[DATA UNDER STUDY]
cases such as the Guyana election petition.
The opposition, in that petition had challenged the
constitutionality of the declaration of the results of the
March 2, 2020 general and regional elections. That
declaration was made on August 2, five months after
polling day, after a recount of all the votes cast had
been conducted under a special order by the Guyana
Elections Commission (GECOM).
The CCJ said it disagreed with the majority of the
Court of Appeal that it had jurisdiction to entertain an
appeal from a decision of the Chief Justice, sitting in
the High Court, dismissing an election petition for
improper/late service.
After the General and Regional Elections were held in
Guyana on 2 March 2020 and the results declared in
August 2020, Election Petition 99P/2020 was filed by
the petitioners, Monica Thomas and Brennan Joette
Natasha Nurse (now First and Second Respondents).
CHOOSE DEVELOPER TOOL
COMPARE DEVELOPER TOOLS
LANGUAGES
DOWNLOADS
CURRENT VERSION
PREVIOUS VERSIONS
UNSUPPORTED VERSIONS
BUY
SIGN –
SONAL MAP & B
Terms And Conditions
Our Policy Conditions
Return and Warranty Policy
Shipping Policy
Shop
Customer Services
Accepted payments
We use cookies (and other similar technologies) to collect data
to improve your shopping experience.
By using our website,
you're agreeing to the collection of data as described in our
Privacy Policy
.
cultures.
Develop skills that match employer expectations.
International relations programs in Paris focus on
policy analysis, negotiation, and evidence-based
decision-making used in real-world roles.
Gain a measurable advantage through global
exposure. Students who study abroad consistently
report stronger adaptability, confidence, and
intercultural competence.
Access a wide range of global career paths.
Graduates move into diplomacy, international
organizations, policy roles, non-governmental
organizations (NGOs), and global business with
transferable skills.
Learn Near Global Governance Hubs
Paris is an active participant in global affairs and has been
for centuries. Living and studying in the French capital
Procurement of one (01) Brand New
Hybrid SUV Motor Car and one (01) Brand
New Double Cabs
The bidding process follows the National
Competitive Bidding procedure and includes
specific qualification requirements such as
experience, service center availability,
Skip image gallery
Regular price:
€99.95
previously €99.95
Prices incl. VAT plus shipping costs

[WORK REQUEST] Would you retype the lines above from the one with "The CCJ said" down to the one with "Guyana on 2", word for word, both ends included and no other lines?

[ANSWER SECTION]
The CCJ said it disagreed with the majority of the
Court of Appeal that it had jurisdiction to entertain an
appeal from a decision of the Chief Justice, sitting in
the High Court, dismissing an election petition for
improper/late service.
After the General and Regional Elections were held in
Guyana on 2 March 2020 and the results declared in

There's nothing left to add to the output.